Powód następnie uzyskał od osoby trzeciej informację, na podstawie której wyrobił w sobie przekonanie, że przeprowadzenie rozgraniczenia tylko jednej działki nie jest dla niego korzystne i nie doprowadzi do oczekiwanego przez niego rezultatu. W dniu 2 listopada 2016 r. powód udał się do K. do J. H. (1) i poprosił go o okazanie sporządzonego protokołu. Gdy otrzymał ten protokół, schował go do teczki i odmówił oddania go J. H. (1). W dniu 3 listopada 2016 r. powód złożył w Urzędzie Miasta K. pismo, w którym wniósł o anulowanie jego oświadczenia o cofnięciu wniosku w zakresie rozgraniczenia także działki (...) zawartego w piśmie z 13 września 2016 r.
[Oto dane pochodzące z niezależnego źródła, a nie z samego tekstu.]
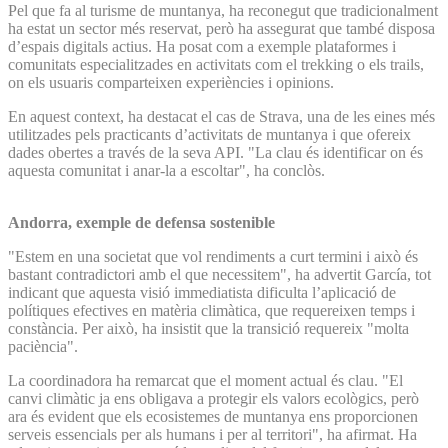
Pel que fa al turisme de muntanya, ha reconegut que tradicionalment
ha estat un sector més reservat, però ha assegurat que també disposa
d’espais digitals actius. Ha posat com a exemple plataformes i
comunitats especialitzades en activitats com el trekking o els trails,
on els usuaris comparteixen experiències i opinions.
En aquest context, ha destacat el cas de Strava, una de les eines més
utilitzades pels practicants d’activitats de muntanya i que ofereix
dades obertes a través de la seva API. "La clau és identificar on és
aquesta comunitat i anar-la a escoltar", ha conclòs.
Andorra, exemple de defensa sostenible
"Estem en una societat que vol rendiments a curt termini i això és
bastant contradictori amb el que necessitem", ha advertit García, tot
indicant que aquesta visió immediatista dificulta l’aplicació de
polítiques efectives en matèria climàtica, que requereixen temps i
constància. Per això, ha insistit que la transició requereix "molta
paciència".
La coordinadora ha remarcat que el moment actual és clau. "El
canvi climàtic ja ens obligava a protegir els valors ecològics, però
ara és evident que els ecosistemes de muntanya ens proporcionen
serveis essencials per als humans i per al territori", ha afirmat. Ha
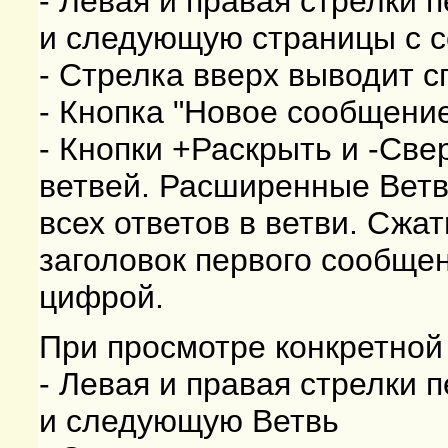
- Левая и правая стрелки
и следующую страницы с 
- Стрелка вверх выводит с
- Кнопка "Новое сообщени
- Кнопки +Раскрыть и -Св
ветвей. Расширенные Ветв
всех ответов в ветви. Сжа
заголовок первого сообщен
цифрой.
При просмотре конкретной
- Левая и правая стрелки
и следующую Ветвь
Wskazał, że pismo to nie jest zgodne z umową zawartą przez niego z J. H. (1). Wniósł o przeprowadzenie rozgraniczenia obu działek ((...) i (...) zgodnie z wnioskiem z 22 kwietnia 2016 r.

dowód: pismo z 3.11.2016 – k. 128; uzasadnienie wniosku o warunkowe umorzenie postępowania karnego wobec powoda – k. 159; zezn. świadka J. H. – k. 208/2; zezn. powoda – k.; zezn. pozwanego – k.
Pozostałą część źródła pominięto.